Research

My research interests include statistical learning, statistics education, applied statistical consulting, and sports analytics.

Statistical learning involves creating and evaluating predictive algorithms, designed to “learn” from and adapt to information contained in complex, noisy data. My research focuses on random forest methodology . My latest article “From Black Box to Shining Spotlight” introduces a set of web applications (1, 2) visualizing random forest prediction intervals and comparing them with intervals produced by linear regression models. I have also published articles introducing a residual-based approach to robust random forest regression , evaluating techniques for aggregating random forest predictions across trees , and using random forests to improve college student retention in STEM majors.

I also enjoy working collaboratively with social science colleagues to analyze data collected in their studies.
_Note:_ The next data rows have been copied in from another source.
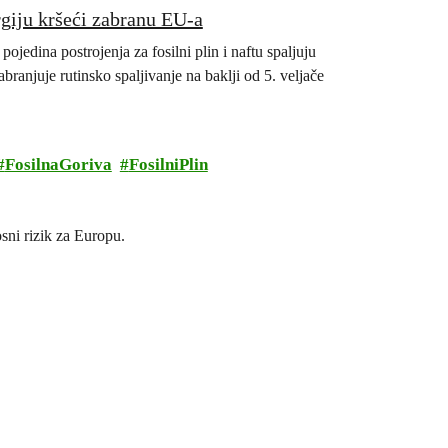
rgiju kršeći zabranu EU-a
jedina postrojenja za fosilni plin i naftu spaljuju
anjuje rutinsko spaljivanje na baklji od 5. veljače
FosilnaGoriva
FosilniPlin
sni rizik za Europu.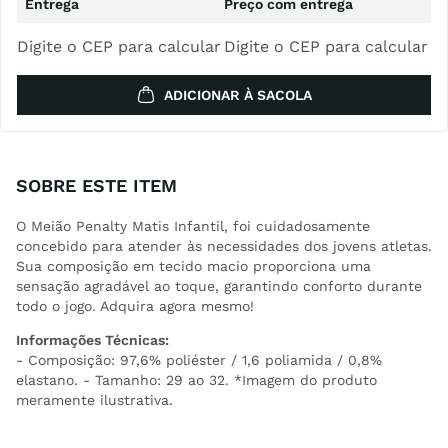
Digite o CEP para calcular
Digite o CEP para calcular
ADICIONAR À SACOLA
SOBRE ESTE ITEM
O Meião Penalty Matis Infantil, foi cuidadosamente
concebido para atender às necessidades dos jovens atletas.
Sua composição em tecido macio proporciona uma
sensação agradável ao toque, garantindo conforto durante
todo o jogo. Adquira agora mesmo!
Informações Técnicas:
- Composição: 97,6% poliéster / 1,6 poliamida / 0,8%
elastano. - Tamanho: 29 ao 32. *Imagem do produto
meramente ilustrativa.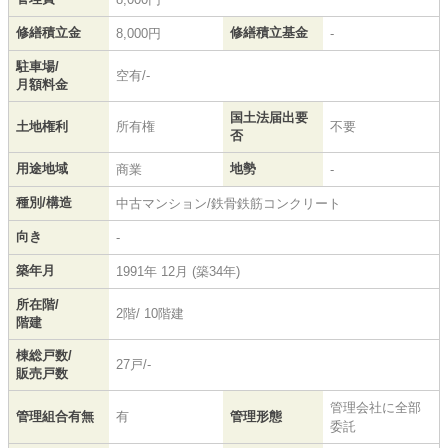
修繕積立金
修繕積立基金
8,000円
-
駐車場/
空有/-
月額料金
国土法届出要
土地権利
所有権
不要
否
用途地域
地勢
商業
-
種別/構造
中古マンション/鉄骨鉄筋コンクリート
向き
-
築年月
1991年 12月 (築34年)
所在階/
2階/ 10階建
階建
棟総戸数/
27戸/-
販売戸数
管理会社に全部
管理組合有無
有
管理形態
委託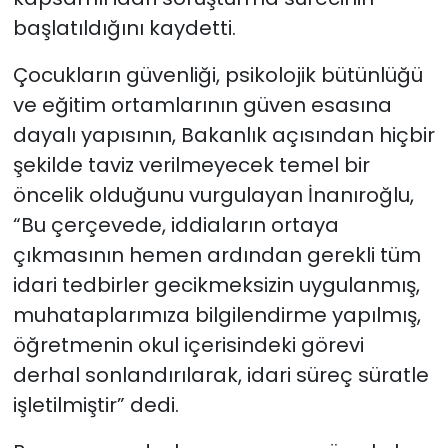
başlatıldığını kaydetti.
Çocukların güvenliği, psikolojik bütünlüğü
ve eğitim ortamlarının güven esasına
dayalı yapısının, Bakanlık açısından hiçbir
şekilde taviz verilmeyecek temel bir
öncelik olduğunu vurgulayan İnanıroğlu,
“Bu çerçevede, iddiaların ortaya
çıkmasının hemen ardından gerekli tüm
idari tedbirler gecikmeksizin uygulanmış,
muhataplarımıza bilgilendirme yapılmış,
öğretmenin okul içerisindeki görevi
derhal sonlandırılarak, idari süreç süratle
işletilmiştir” dedi.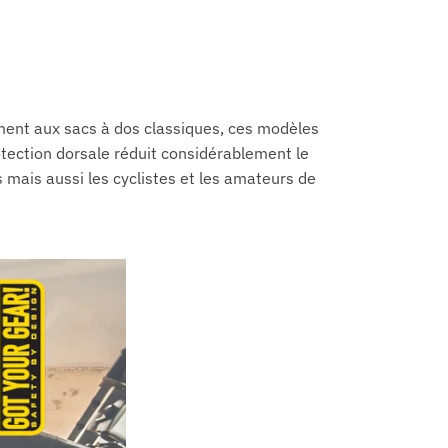
ement aux sacs à dos classiques, ces modèles
rotection dorsale réduit considérablement le
s mais aussi les cyclistes et les amateurs de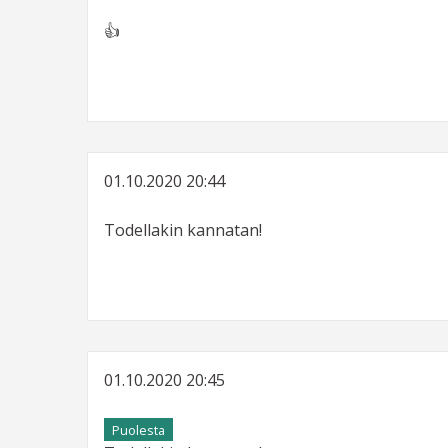
👍
01.10.2020 20:44
Todellakin kannatan!
01.10.2020 20:45
Puolesta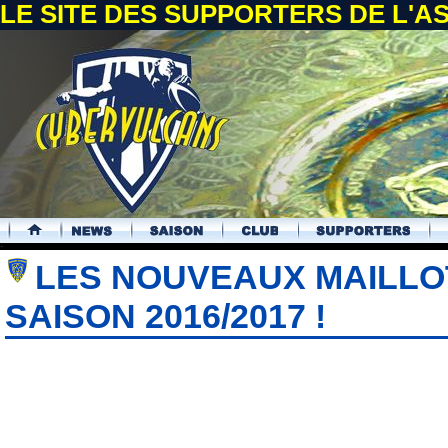
LE SITE DES SUPPORTERS DE L'
.
LES NOUVEAUX MAILLO
SAISON 2016/2017 !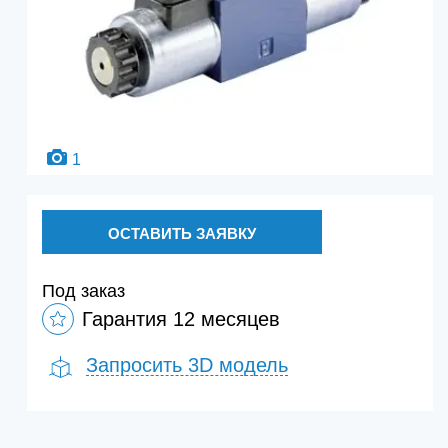
1
ОСТАВИТЬ ЗАЯВКУ
Под заказ
Гарантия 12 месяцев
Запросить 3D модель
I am currently working with a psychology colleague on a study examining the effect of mindfulness and mood-monitoring strategies on mental health of colleague students.

Finally, I enjoy applying statistical methods to sports data and have supervised several student projects in this area. One of these projects, by Derek Brickley, examined relationships between colleges’ and universities’ academic and athletic performances and was published in SIAM Undergraduate Research Online in 2022.

Publications

Sage, A. J., Liu, Y., & Sato, J. (2022). From black box to shining spotlight: Using random forest prediction intervals to illuminate the impact of assumptions in linear regression. The American Statistician, 76(4), 414-429.

Smith, J. G., Sage, A. J., McGlenn, M., Robbins, J., & Garmon, S. L. (2022). Is Sexual Racism Still Really Racism? Revisiting Callander et al.(2015) in the USA. Archives of Sexual Behavior, 51(6), 3049-3062.

Sage, A.J., Genschel, U., Nettleton, D. (2021). A Residual-Based Approach to Robust Random Forest Regression. Statistics and its Interface. 14(4) 389-402.

Sage, A.J., Genschel, U., Nettleton, D. (2020). Tree aggregation for random forest class probability estimation. Statistical Analysis and Data Mining: The ASA Data Science Journal.

Sage, A.J., Cervato, C., Genschel, U., Ogilvie, C., (2018). Combining academics and social engagement: a major-specific early alert method to counter student attrition in STEM. Journal of College Student Retention: Research, Theory, and Practice. 1521025118780502

Sage, A. J., & Wright, S. E. (2016). Obtaining cell counts for contingency tables from rounded conditional frequencies. European Journal of Operational Research, 250(1), 91-100.